Algo que no fue.

Reflexiones (casi freudianas) de un lobo solitario sobre una historia bonita que fue bonita aunque no llegó a ser historia.

Hace años que tomé la decisión de convertirme en un lobo solitario. No quiero contactos con la manada más allá de lo que ordene el instinto de apareamiento. Nada más.

Día de trabajo enloquecedor. Antes de que llegara el fin de semana era necesario dejar despachados una serie de asuntos que no podían esperar. Salí a la calle cuando ya era noche. Noche tibia de primavera.

La necesidad de rellenar un hueco que sentía desde hacía un par de horas me encaminó, sin dudarlo, a un restaurante de comida basura. La preferida por los lobos solitarios.

Demasiada tensión, demasiado acelerón durante todo el día. Engullida la cena ─ ¿cena aquella mierda? ─ yo necesitaba relajarme. Cogí el coche y me dirigí a mi lugar favorito. Puse el piloto automático.

De repente, mi cerebro recibió una sacudida que lo sacó de su letargo. Dos impresiones captadas por mis ojos y un recuerdo recobrado justo en el mismo instante.

Por la acera desierta de mi izquierda caminaba despreocupado un joven. Parecía feliz. De una de sus manos colgaba una botella de zumo. La fila de coches a mi derecha estaban todos aparcados en sentido contrario al de mi marcha. Recordé que hacía dos días que habían reordenado el tráfico en toda la ciudad. Frenazo en seco. ¡Mierda, cambiaron el sentido de esta calle!

Cuando me disponía a iniciar la maniobra para cambiar mi sentido, el joven había llegado a la altura de mi ventanilla abierta. “Oye, que vas del revés”. Yo estaba cabreado y estuve a punto se soltar el ex-abrupto. “¿Y a ti qué te coño importa, capullo?” Pero la mirada del joven hizo que me reprimiera a tiempo y variase mi respuesta. “Acabo de darme cuenta. Por eso voy a dar la vuelta”

Su respuesta fue un dulce “es que cambiaron el sentido de esta calle” “¿para donde vas?” Era como si estuviera brindando una ayuda antes de saber si yo la necesitaba o no.

“Voy sin rumbo fijo. Necesito relajarme un poco”

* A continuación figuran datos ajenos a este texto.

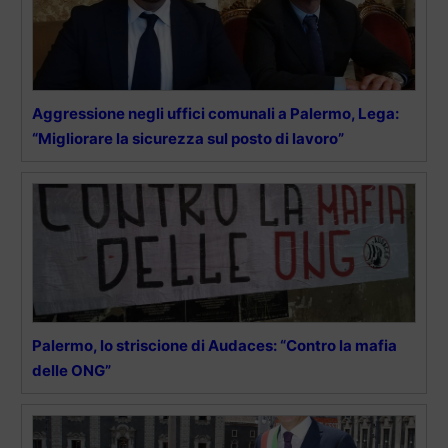
Aggressione negli uffici comunali a Palermo, Lega:
“Migliorare la sicurezza sul posto di lavoro”
Palermo, lo striscione di Audaces: “Contro la mafia
delle ONG”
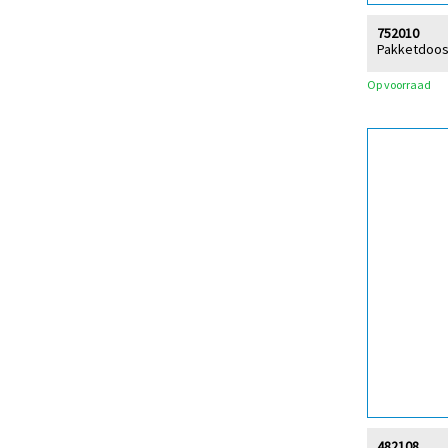
752010
Pakketdoos 
Op voorraad
482108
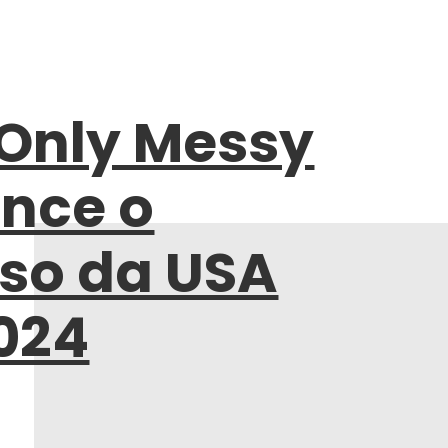
 Only Messy
ence o
so da USA
024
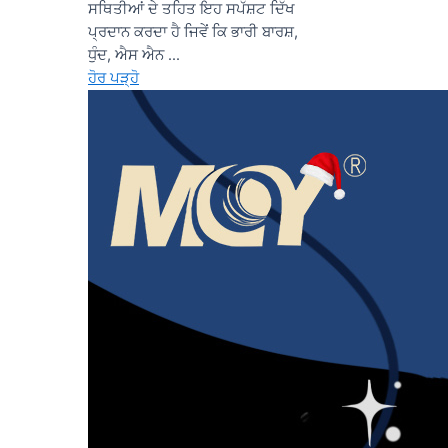
ਸਥਿਤੀਆਂ ਦੇ ਤਹਿਤ ਇਹ ਸਪੱਸ਼ਟ ਦਿੱਖ
ਪ੍ਰਦਾਨ ਕਰਦਾ ਹੈ ਜਿਵੇਂ ਕਿ ਭਾਰੀ ਬਾਰਸ਼,
ਧੁੰਦ, ਐਸ ਐਨ ...
ਹੋਰ ਪੜ੍ਹੋ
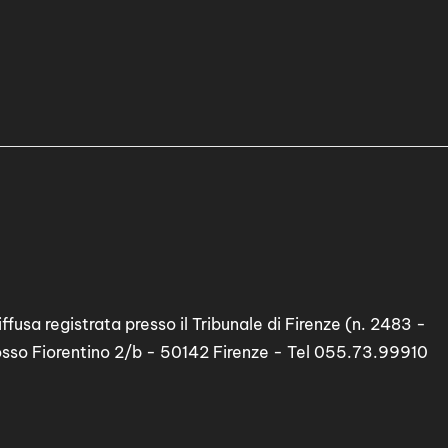
ffusa registrata presso il Tribunale di Firenze (n. 2483 -
osso Fiorentino 2/b - 50142 Firenze - Tel 055.73.99910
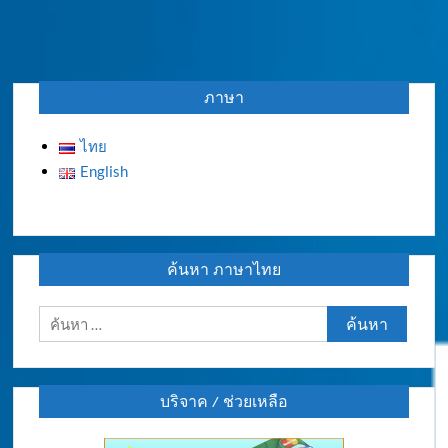
ภาษา
ไทย
English
ค้นหา ภาษาไทย
ค้นหา
สำหรับ:
บริจาค / ช่วยเหลือ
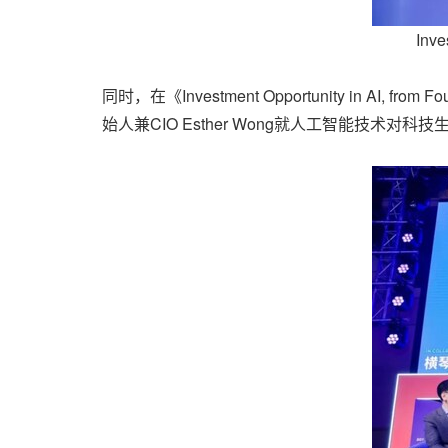
Inve
同时，在《Investment Opportunity in AI, fro
始人兼CIO Esther Wong就人工智能技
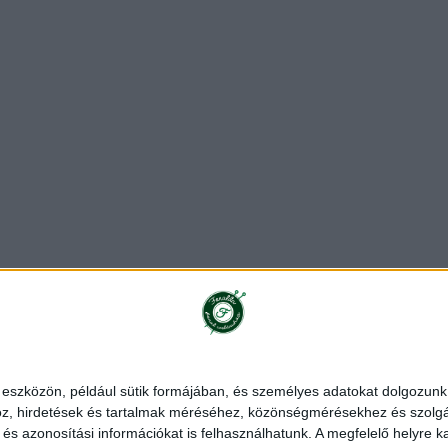
ékoztató
Rendelés és szállítás
Impresszum
Partnerünk
 eszközön, például sütik formájában, és személyes adatokat dolgozunk f
z, hirdetések és tartalmak méréséhez, közönségmérésekhez és szolgál
|
Stenli fonal
|
Alize fonal
|
Red Heart fonal
|
Schachenmayr fonal
|
s azonosítási információkat is felhasználhatunk. A megfelelő helyre ka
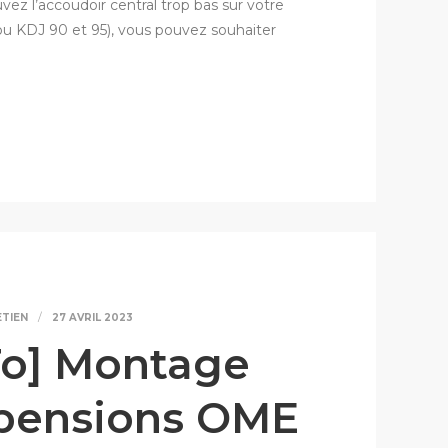
uvez l’accoudoir central trop bas sur votre
J ou KDJ 90 et 95), vous pouvez souhaiter
ETIEN
27 AVRIL 2023
o] Montage
spensions OME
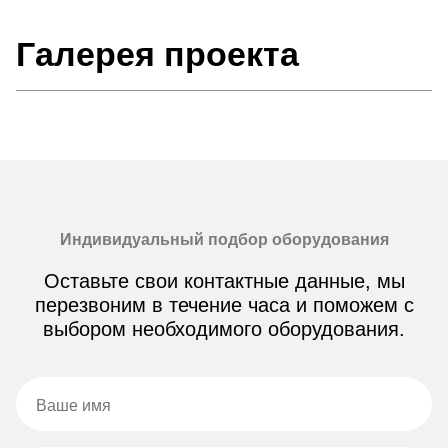
Галерея проекта
Индивидуальный подбор оборудования
Оставьте свои контактные данные, мы
перезвоним в течение часа и поможем с
выбором необходимого оборудования.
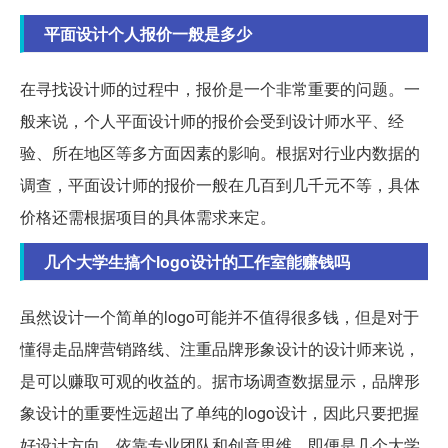
平面设计个人报价一般是多少
在寻找设计师的过程中，报价是一个非常重要的问题。一
般来说，个人平面设计师的报价会受到设计师水平、经
验、所在地区等多方面因素的影响。根据对行业内数据的
调查，平面设计师的报价一般在几百到几千元不等，具体
价格还需根据项目的具体需求来定。
几个大学生搞个logo设计的工作室能赚钱吗
虽然设计一个简单的logo可能并不值得很多钱，但是对于
懂得走品牌营销路线、注重品牌形象设计的设计师来说，
是可以赚取可观的收益的。据市场调查数据显示，品牌形
象设计的重要性远超出了单纯的logo设计，因此只要把握
好设计方向，依靠专业团队和创意思维，即便是几个大学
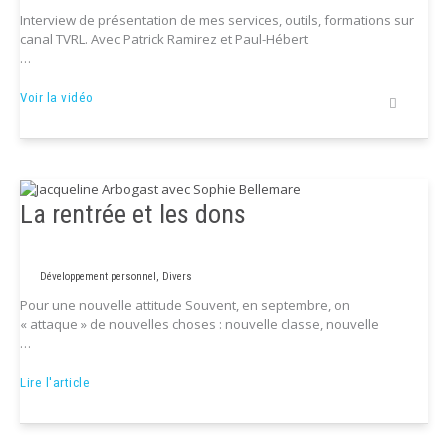
Interview de présentation de mes services, outils, formations sur
canal TVRL. Avec Patrick Ramirez et Paul-Hébert
…
Interview
Voir la vidéo
de
Jacqueline
Arbogast
par
la
Voix
La rentrée et les dons
du
Succès
Développement personnel
,
Divers
Pour une nouvelle attitude Souvent, en septembre, on
« attaque » de nouvelles choses : nouvelle classe, nouvelle
…
La
Lire l'article
rentrée
et
les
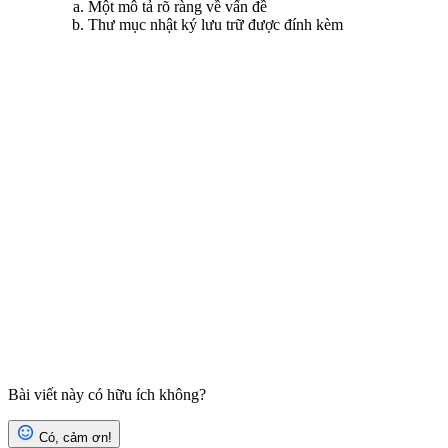
Một mô tả rõ ràng về vấn đề
Thư mục nhật ký lưu trữ được đính kèm
Bài viết này có hữu ích không?
Có, cảm ơn!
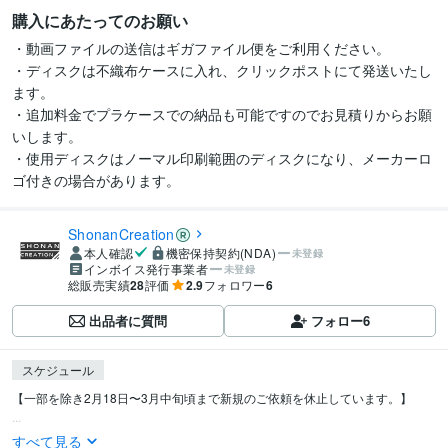
購入にあたってのお願い
・動画ファイルの送信はギガファイル便をご利用ください。

・ディスクは不織布ケースに入れ、クリックポストにて発送いたし
ます。

・追加料金でプラケースでの納品も可能ですのでお見積りからお願
いします。

・使用ディスクはノーマル印刷範囲のディスクになり、メーカーロ
ゴ付きの場合があります。
ShonanCreation
本人確認
機密保持契約(NDA)
未登録
インボイス発行事業者
未登録
総販売実績
28
評価
2.9
フォロワー
6
出品者に質問
フォロー
6
スケジュール
【一部を除き2月18日〜3月中旬頃まで新規のご依頼を休止しています。】

...
すべて見る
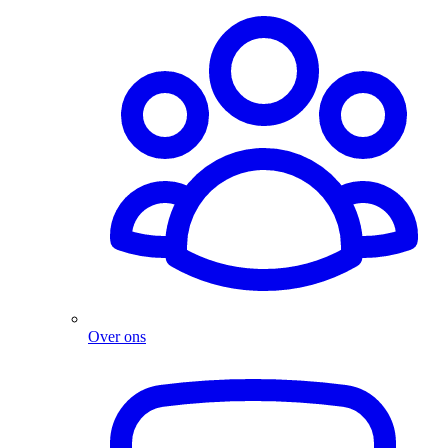
Over ons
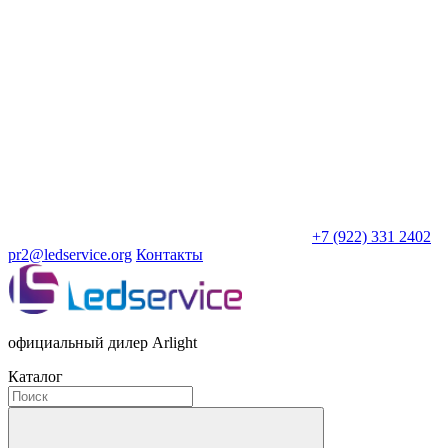
+7 (922) 331 2402
pr2@ledservice.org
Контакты
официальный дилер Arlight
Каталог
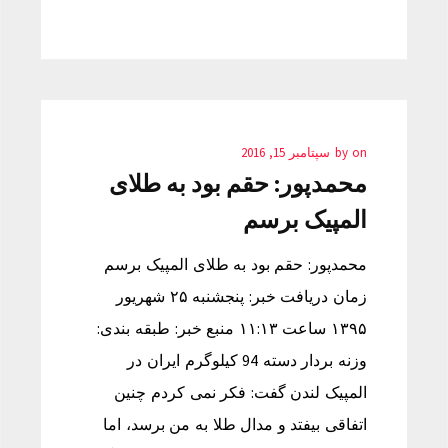
on
by
سپتامبر 15, 2016
محمدپور: حقم بود به طلای
المپیک برسم
محمدپور: حقم بود به طلای المپیک برسم
زمان دریافت خبر: پنجشنبه ۲۵ شهریور
۱۳۹۵ ساعت ۱۱:۱۳ منبع خبر: طبقه بندی:
وزنه بردار دسته 94 کیلوگرم ایران در
المپیک لندن گفت: فکر نمی کردم چنین
اتفاقی بیفتد و مدال طلا به من برسد، اما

Una amplia sonrisa capaz de desarmar a cualquier lobo por muy solitario que fuera. “Entonces, si no vas a ningún sitio ¿te importaría acercarme a mi casa?”

“¿Cuántos años tienes?”

“Dieciocho”

“No te creo” “No te llevo” Y una ráfaga de desilusión pareció pasar por la cara sonriente y sincera del  joven. Decidí arreglarlo. “Verás. Cualquier accidente, cualquier percance, un menor dentro de mi coche y tus padres me acribillan”

“No te preocupes por mis padres. Son buena gente. Y, además, mira”. Y puso ante mí el DNI que había sacado del bolsillo posterior de su pantalón.

“Guárdate eso. No me hace falta. Me fío de ti. Sube” Yo no había querido inspeccionar su DNI. Sin embargo, una fracción de segundo me había bastado para saber que el joven se llamaba Raúl.

Se me iba pasando el cabreo. Algo debía de influir el ver con el rabillo del ojo a Raúl en el asiento del acompañante. El cabroncete estaba bueno. Y debía de saberlo porque parecía muy seguro de sí mismo. Una mirada furtiva a sus piernas. ¡Joder, las piernas! ¿Seré gilipollas? Siempre me pierdo por un par de piernas. ¡Qué obsesión!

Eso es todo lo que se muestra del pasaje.